Дети – что зверята, тянутся к укромным, защищенным от чужаков пристанищам, гнездышкам, теплят свой уголок, даже порой оберегая его от родительского догляда. Танька с уличными подружками обустроила девичий уголок у себя в сарае: старенький журнальный столик, стульчики, детские кроватки, куклы, кукольная нарядка, книжки-раскраски, окошко завешено строченными шторками, в треснутой вазе – засохшие ромашки. В свою девичью Танька никого из мальчишек не допускала, даже Пашке Ворончихину от ворот поворот. Лешка и сам туда никогда не стремился. Он с Танькой не больно чванился, частенько обзывал ее, мог и шлепнуть, ежели угодит под горячую руку. Лешка и сейчас бы, возможно, отослал Таньку к чертовой бабушке, но накануне он видел у нее в руках желтый бильярдный шар. Зачем ему бильярдный шар? – на этот вопрос никто не знал ответа.
– Пойдем, пойдем, – заманивала с лукавцей Танька в сокровенную девичью в сарае. – Увидишь.
Лешка и впрямь поразился. Танька вытащила с полки настоящий, пусть и с трупелыми потрескавшимися шлангами врачебный фонендоскоп и настоящий шприц, только без иглы, – вещи диковинные. Танька ловко повязала себе на голову белую косынку с вышитым красным крестом, надела очечную оправу без стекол и приказала:
– Снимай рубашку! Буду тебя слушать!
Еще не разобравшись, что почем, Лешка, живехонько стянул рубашонку.
Танька прикладывала кругляш инструмента к Лешкиной груди и напряженно вслушивалась. Лешка самозабвенно подыгрывал, глубоко и громко дышал, пытался создать в груди трубные звуки.
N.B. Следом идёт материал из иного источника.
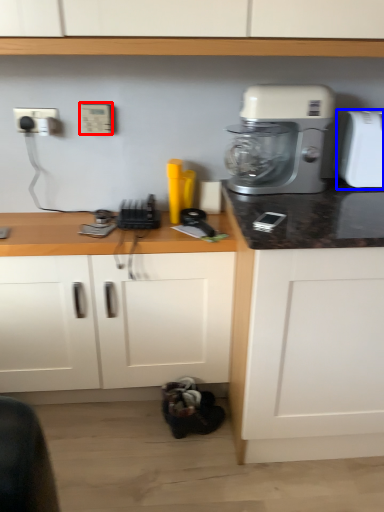 Question: Which object appears farthest to the camera in this image, electric outlet (highlighted by a red box) or toaster (highlighted by a blue box)?

Choices:
 (A) electric outlet
 (B) toaster

Answer: (A) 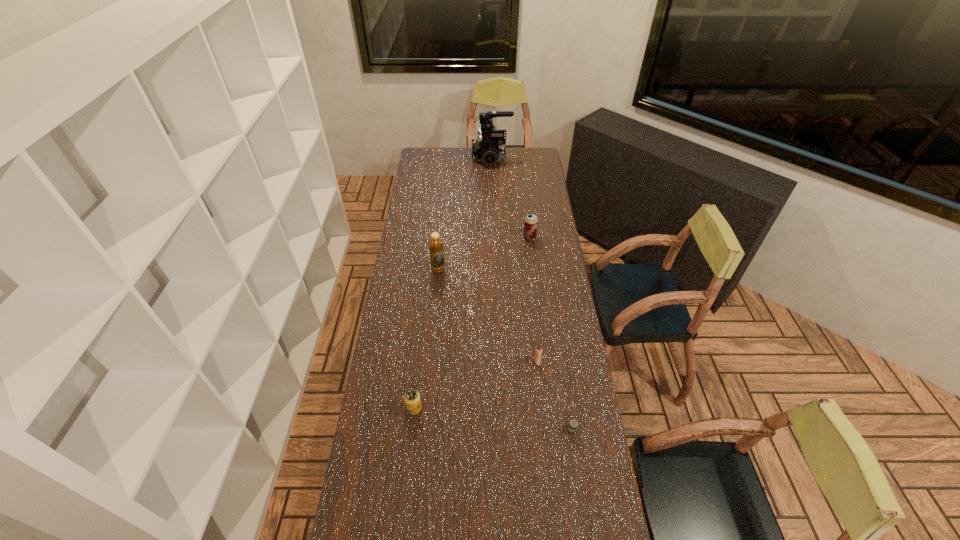 The height and width of the screenshot is (540, 960). I want to click on vacant space that satisfies the following two spatial constraints: 1. on the lens mount of the tallest object; 2. on the right side of the farthest beer can, so click(494, 237).

Find the location of a particular element. This screenshot has width=960, height=540. blank area in the image that satisfies the following two spatial constraints: 1. on the back side of the igniter; 2. on the right side of the fourth shortest object is located at coordinates (523, 237). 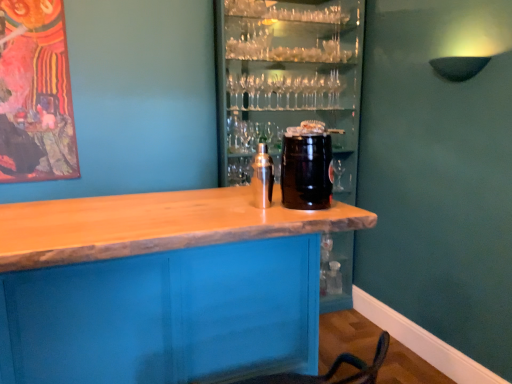 This screenshot has width=512, height=384. I want to click on free space in front of satin silver shaker at center, which ranks as the 2th beverage in right-to-left order, so click(261, 213). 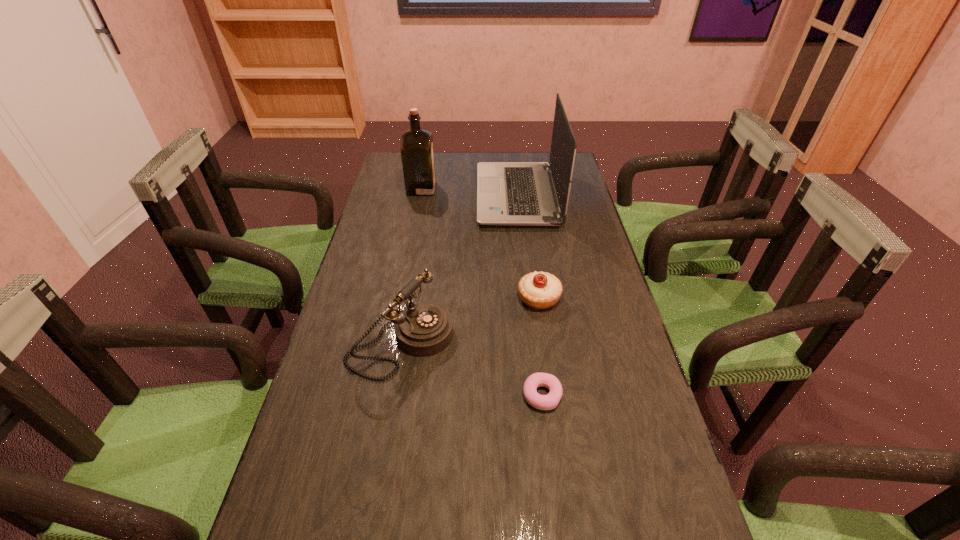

– Теперь давай мне! Я тебя буду слушать!
– Я не болею.
– Все равно. Снимай платье!
Танька не упрямничала, не ломалась, стащила с себя платьице в горошек, осталась в белых трусишках. Лешка деловито сунул в уши трубки фонендоскопа и, не подавая виду, что ему интересна Танькина грудь, плоская, с двумя бледно-розовыми пупырышками, стал слушать… С умным, придирчивым лицом он и так и этак исследовал легкие Таньки и заманчиво косился на шприц.
– Теперь тебе надо укол сделать! – словно неоспоримый диагноз выложил Лешка.
– Сперва тебе, – возразила она. – Надо раздеться. Надо все снять. Погоди… Дверь прикроем. – Танька подошла к двери и приперла ее изнутри черенком лопаты.
…Их застукали в самый процедурный момент.
Елизавета Вострикова обеденный час всегда проводила дома, столовничала сама, кормила дочь. Ища Таньку, она легонько хватила рукой дверь сарая. Замок раскрыт, висит дужкой на скобе, а дверь не открывается. Что за чертовщина? Она навалилась плечом на хлипкую сараюшную дверь, внутри глухо грохнулась лопата, дверь распахнулась.
– Вы чего? Вы чего здесь удумали?! Да что же это такое, Матерь Божья! – взвыла Елизавета и бросилась внутрь. – Свихнулись совсем! Вот я тебя, паршивца!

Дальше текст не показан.